This might even be a new issue also causing a Xid 13.

All others Xid 13 in this thread had in common they where caused by CTX SWITCH TIMEOUT and an Illegal Instruction Parameter

The shown Unity issue is a more general Graphics Exception it seems to me.

@Vortex_Acherontic

In my case, the error is extremely general, in that it happens apparently randomly during the use of any app, or even idle, with a slight bias toward it occurring while video is playing (either in browser or a media player). My laptop is very new, with a very new GPU, which might explain why Xid 109 is occurring so much for me despite not using Proton.
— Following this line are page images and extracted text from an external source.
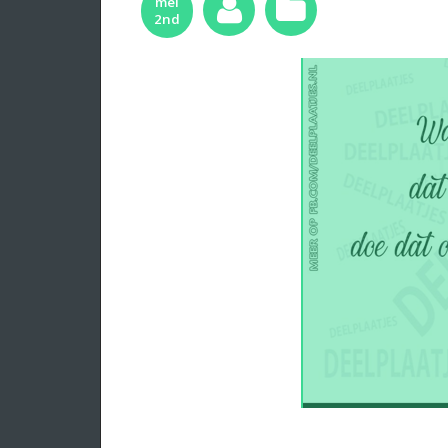
mei
2nd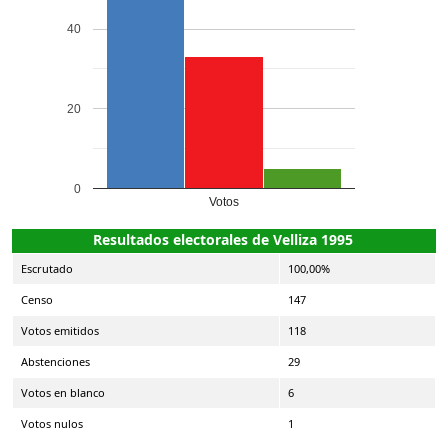
40
20
0
Votos
Resultados electorales de Velliza 1995
Escrutado
100,00%
Censo
147
Votos emitidos
118
Abstenciones
29
Votos en blanco
6
Votos nulos
1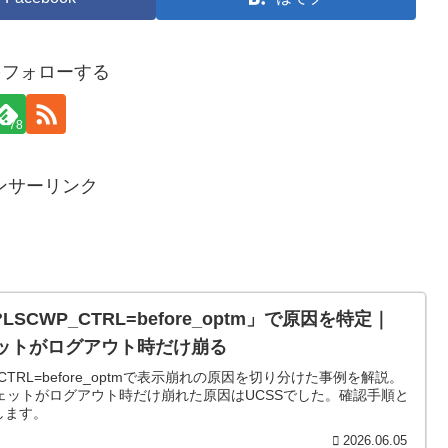
yをフォローする
78
ンサーリンク
の「?LSCWP_CTRL=before_optm」で原因を特定｜
ジェットがログアウト時だけ崩る
SCWP_CTRL=before_optmで表示崩れの原因を切り分けた事例を解説。
ィジェットがログアウト時だけ崩れた原因はUCSSでした。確認手順と
します。
2026.06.05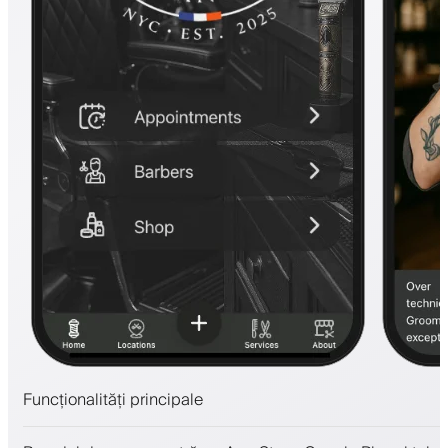
Funcționalități principale
Programări și lista de așteptare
I had general big problems with Linux on this machine (which apparently is common for new hardware), most of which have been cleared up by BIOS updates. All that remains is lack of S3 suspend and this broken nVIdia driver.

I was hoping that my anomalous sample point might aid the devs in sniffing out a cause, but the radio silence continues…

Looks like a new version is out …

I think this wording is incorrect: “Fix is only available in driver 520.56.06 so far.” There’s no fix because this driver had been released before (October 12, 2022) the bug was reported (November 26, 2022). As such, no fix exists because it’s a regression that has not been fixed so there’s nothing to incorporate into the current releases.

1 Like

see Multiple CUDA/RTX/Vulkan application crashing with Xid (13,109) errors - #46 by amrits

The problem is that no fix exists (unless time travel has been invented), neither in the old version nor in any of the new ones. The version that works does so not because it has some sort of a fix, but because it doesn’t have the regression that causes this issue. It might be a nitpick but I think it’s important to keep expectations in check. People here might think the fix simply needs to be integrated in a newer driver version but in fact the issue needs to be identified first which can take significantly more time.

so you do not think his statemenet here

is correct ?

As I said, it’s poorly worded. The older version working != fix available, you can’t fix the issue before it has been even reported and known. I might not know something of course, but if some issue appears after a certain version it’s usually called an unfixed regression and not “fix available in the older version”. If you break things you don’t usually say that things are fixed before that moment you broke them.

I agree with you. Poorly worded. Maybe it was introduced with 525 and later. Who knows. Then it is not fixed in older versions either

@amrits May I ask for an update on the situation? I think it’s fair to say, that this issue is rather disruptive.
I would greatly appreciate it.